What has changed since then to make him more accepted? He still does stupid things. Last week, Manny was thrown out in a force play at second. On a ball that dropped into right field. Granted, it was a bloop single, but most ballplayers would make it to second. Earlier this year, on a high pop fly, Manny ran past first base, continuing for fifty feet past the bag down the foul line, eliminating any chance to advance if the ball had been dropped.

Have Red Sox fans simply forgotten Manny's past and present indiscretions? Certainly not. Red Sox fans rarely forget anything and even more rarely forgive. Boone, Buckner, Dent, and Clemens are still hated. Mookie Wilson is a curse word in some towns in Massachusetts.

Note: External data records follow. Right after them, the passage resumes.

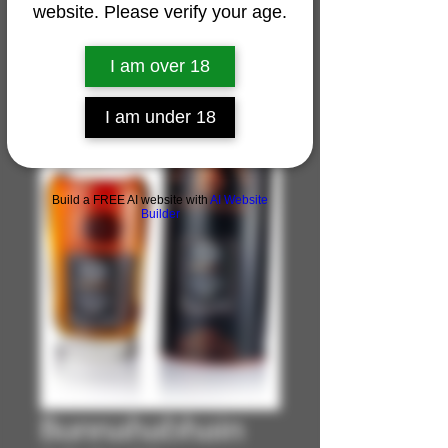
website. Please verify your age.
I am over 18
I am under 18
Build a FREE AI website with
AI Website
Builder
Bunnahabhain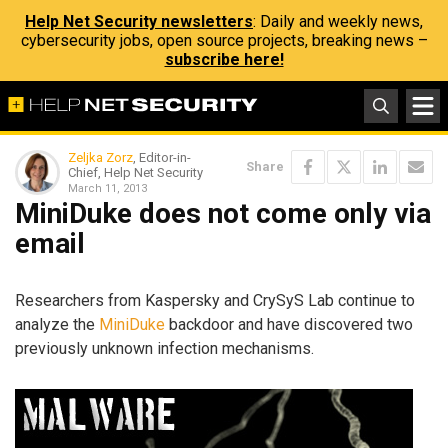
Help Net Security newsletters
: Daily and weekly news,
cybersecurity jobs, open source projects, breaking news –
subscribe here!
Zeljka Zorz
, Editor-in-
Share
Chief, Help Net Security
March 11, 2013
MiniDuke does not come only via
email
Researchers from Kaspersky and CrySyS Lab continue to
analyze the
MiniDuke
backdoor and have discovered two
previously unknown infection mechanisms.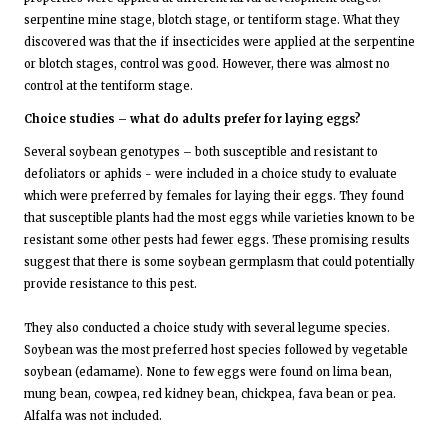
serpentine mine stage, blotch stage, or tentiform stage. What they
discovered was that the if insecticides were applied at the serpentine
or blotch stages, control was good. However, there was almost no
control at the tentiform stage.
Choice studies – what do adults prefer for laying eggs?
Several soybean genotypes – both susceptible and resistant to
defoliators or aphids - were included in a choice study to evaluate
which were preferred by females for laying their eggs. They found
that susceptible plants had the most eggs while varieties known to be
resistant some other pests had fewer eggs. These promising results
suggest that there is some soybean germplasm that could potentially
provide resistance to this pest.
They also conducted a choice study with several legume species.
Soybean was the most preferred host species followed by vegetable
soybean (edamame). None to few eggs were found on lima bean,
mung bean, cowpea, red kidney bean, chickpea, fava bean or pea.
Alfalfa was not included.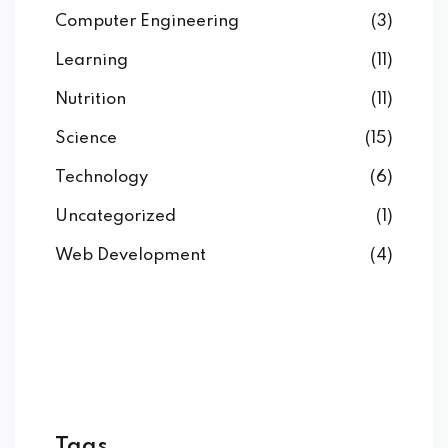
Computer Engineering
(3)
Learning
(11)
Nutrition
(11)
Science
(15)
Technology
(6)
Uncategorized
(1)
Web Development
(4)
Tags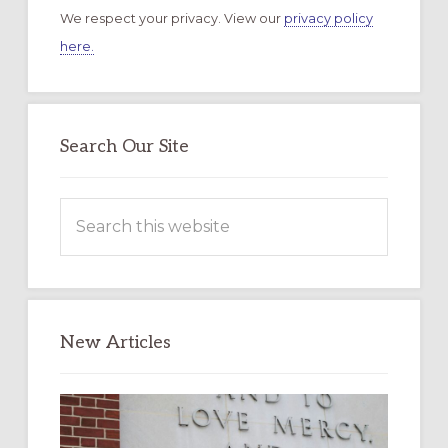
We respect your privacy. View our
privacy policy
here.
Search Our Site
Search
this
website
New Articles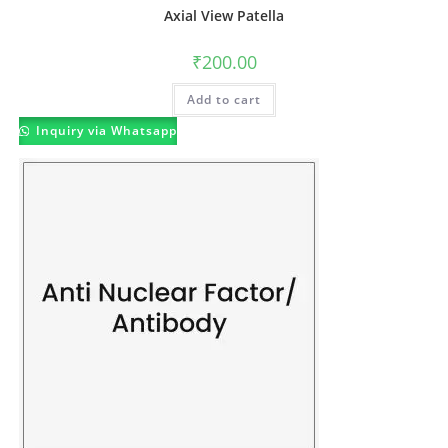
Axial View Patella
₹
200.00
Add to cart
Inquiry via Whatsapp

Is he showing more effort? Certainly not. Is he hitting better? Not really. Looking at his career averages, he is on pace for a slightly above average season. Right now, Manny is batting .317 with 38 home runs and 111 RBI. Per 162 games played, Manny averages .317 with 41 home runs and 134 RBI. Does he actually wear a uniform conforming to league regulations? Nope, still wearing baggy pants. So what has changed about Manny?

Nothing, really, but the contrast of his and Nomar's attitude this year after the trade rumors, combined with the new coaching staff, has made Manny shine. Whereas Nomar sulked and fussed, spending two months on the disabled list, Manny was upbeat, always smiling, always happy, seen joking with Pedro in the dugout or talking with fans in the Monster seats. Apparently, Nomar did not talk to anyone, teammates or otherwise. Nomar excluded himself; Manny included himself.

Boston fans demand great loyalty and visible effort from their players, or the offending players can expect disapproval. The hard working Nomar, always one to run out a pop-up, expected similar loyalty from the Red Sox organization and was offended by their willingness to replace him. The long-strided, little hustle Manny, seems to have been unaffected by the Red Sox trading him. It doesn't really seem as though he cares where he plays, as long as he can have fun doing it. In a city where players are expected to care about the game, the player who seems not to care is among the most beloved. While we're winning.

It seems as though the off-season antics had the effect of making Manny looser than he was last year. Under Terry Francona, players are encouraged to be themselves, and this casual atmosphere has been the key to Manny's continued comfort in Boston. He seems to be having more fun than last year, visibly smiling and joking with his teammates.

Clearly, as was not so lucid in July, Theo Epstein made a wise decision in his choice of managers. Is Terry Francona the best tactical manager in the game? No, but he brings other assets, besides even Curt Shilling. Widely regarded as a player's manager, Francona trusts his players and allows them to enjoy the game, which results in the fans enjoying the game and the players equally. Many players, such as Johnny Damon and the Pedro Martinez, have visibly taken advantage of this policy of freedom of expression with their hair choice, prompting some to complain that the Red Sox have become a disgrace to baseball. They argue that such a loose attitude towards the game disrespects the rich heritage of baseball, tarnishing the purity of the sport.

For a sport which has already been surpassed in popularity by football, the only disgrace to the game would be if the players were not showing fans that the game is still fun. Manny looks like he's having fun, and that's why it's easy to root for him.